◆ MATERIAL TO PROCESS
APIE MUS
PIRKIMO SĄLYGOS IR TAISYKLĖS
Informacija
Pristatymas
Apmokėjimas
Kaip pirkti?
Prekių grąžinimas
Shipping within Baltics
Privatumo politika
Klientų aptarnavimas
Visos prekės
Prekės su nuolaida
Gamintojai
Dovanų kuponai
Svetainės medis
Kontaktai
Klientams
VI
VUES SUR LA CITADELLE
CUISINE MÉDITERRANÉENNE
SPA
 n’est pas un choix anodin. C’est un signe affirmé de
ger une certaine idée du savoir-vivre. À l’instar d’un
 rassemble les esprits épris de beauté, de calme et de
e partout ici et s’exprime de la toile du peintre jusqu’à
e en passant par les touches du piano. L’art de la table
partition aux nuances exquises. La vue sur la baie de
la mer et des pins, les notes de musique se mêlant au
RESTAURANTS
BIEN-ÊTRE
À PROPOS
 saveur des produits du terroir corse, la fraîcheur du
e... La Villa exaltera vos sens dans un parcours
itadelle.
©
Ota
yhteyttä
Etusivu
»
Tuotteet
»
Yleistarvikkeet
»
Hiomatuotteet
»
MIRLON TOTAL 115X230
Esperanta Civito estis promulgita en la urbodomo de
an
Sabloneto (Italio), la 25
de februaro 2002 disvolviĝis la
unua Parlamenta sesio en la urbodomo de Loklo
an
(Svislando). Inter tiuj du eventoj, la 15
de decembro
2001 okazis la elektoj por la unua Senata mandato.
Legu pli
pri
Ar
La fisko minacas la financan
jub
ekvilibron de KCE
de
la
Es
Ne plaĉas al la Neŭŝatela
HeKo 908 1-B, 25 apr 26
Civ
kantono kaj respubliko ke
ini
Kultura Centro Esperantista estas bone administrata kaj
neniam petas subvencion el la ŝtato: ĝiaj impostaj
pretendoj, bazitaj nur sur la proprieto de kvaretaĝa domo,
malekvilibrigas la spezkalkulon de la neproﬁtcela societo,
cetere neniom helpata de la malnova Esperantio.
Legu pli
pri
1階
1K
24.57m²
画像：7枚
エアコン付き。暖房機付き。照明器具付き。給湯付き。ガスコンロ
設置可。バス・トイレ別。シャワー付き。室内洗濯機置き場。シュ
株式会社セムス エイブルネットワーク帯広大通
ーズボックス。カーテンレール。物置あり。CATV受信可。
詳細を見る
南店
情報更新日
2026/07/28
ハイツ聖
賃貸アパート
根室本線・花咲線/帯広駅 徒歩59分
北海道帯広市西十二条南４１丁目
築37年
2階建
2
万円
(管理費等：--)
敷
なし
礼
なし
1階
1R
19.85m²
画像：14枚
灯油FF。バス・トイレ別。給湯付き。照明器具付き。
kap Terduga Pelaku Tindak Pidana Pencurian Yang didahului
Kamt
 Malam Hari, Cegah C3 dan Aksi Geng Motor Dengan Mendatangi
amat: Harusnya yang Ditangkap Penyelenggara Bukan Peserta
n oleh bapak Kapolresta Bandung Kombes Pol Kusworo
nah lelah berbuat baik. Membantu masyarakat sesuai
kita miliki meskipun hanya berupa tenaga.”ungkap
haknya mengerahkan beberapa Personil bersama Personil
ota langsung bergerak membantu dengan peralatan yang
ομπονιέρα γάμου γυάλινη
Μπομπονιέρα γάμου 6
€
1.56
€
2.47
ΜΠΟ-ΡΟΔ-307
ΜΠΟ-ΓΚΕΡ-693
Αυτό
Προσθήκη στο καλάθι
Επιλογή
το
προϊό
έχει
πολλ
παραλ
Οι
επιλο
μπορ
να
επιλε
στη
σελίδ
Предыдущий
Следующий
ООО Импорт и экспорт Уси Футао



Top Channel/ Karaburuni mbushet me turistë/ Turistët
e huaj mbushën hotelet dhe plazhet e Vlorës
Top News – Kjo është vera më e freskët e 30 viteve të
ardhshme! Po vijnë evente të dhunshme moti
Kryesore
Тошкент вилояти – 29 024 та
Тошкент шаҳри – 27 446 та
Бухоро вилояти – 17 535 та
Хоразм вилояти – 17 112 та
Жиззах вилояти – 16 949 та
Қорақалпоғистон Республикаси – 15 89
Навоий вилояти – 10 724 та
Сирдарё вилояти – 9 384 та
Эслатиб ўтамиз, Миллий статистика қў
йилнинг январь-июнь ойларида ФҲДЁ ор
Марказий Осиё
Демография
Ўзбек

==

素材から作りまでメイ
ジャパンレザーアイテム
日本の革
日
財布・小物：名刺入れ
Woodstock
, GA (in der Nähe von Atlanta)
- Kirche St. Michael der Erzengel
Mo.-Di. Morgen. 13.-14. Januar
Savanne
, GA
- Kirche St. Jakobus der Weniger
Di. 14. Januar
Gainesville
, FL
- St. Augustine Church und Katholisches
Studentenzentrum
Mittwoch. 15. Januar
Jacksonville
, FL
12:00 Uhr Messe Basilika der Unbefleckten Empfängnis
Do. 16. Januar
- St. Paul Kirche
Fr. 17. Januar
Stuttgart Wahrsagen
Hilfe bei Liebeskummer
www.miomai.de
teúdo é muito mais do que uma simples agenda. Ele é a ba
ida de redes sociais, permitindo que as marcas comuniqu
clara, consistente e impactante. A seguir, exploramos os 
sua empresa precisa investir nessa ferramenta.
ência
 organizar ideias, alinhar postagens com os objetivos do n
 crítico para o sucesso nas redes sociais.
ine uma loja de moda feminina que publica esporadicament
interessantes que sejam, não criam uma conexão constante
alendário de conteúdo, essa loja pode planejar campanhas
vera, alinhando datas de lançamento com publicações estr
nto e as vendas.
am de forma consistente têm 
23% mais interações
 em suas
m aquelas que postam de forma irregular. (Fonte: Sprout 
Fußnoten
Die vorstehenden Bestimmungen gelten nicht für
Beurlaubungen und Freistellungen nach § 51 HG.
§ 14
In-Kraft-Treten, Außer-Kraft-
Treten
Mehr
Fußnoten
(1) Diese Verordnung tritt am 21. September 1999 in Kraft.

◆ WHAT NEEDS TO BE DONE
Please write out, exactly as they appear above, only the lines in the stretch from the line with "Stuttgart Wahrsagen" through the line with "ine uma loja".

◆ FINISHED TASK
Stuttgart Wahrsagen
Hilfe bei Liebeskummer
www.miomai.de
teúdo é muito mais do que uma simples agenda. Ele é a ba
ida de redes sociais, permitindo que as marcas comuniqu
clara, consistente e impactante. A seguir, exploramos os 
sua empresa precisa investir nessa ferramenta.
ência
 organizar ideias, alinhar postagens com os objetivos do n
 crítico para o sucesso nas redes sociais.
ine uma loja de moda feminina que publica esporadicament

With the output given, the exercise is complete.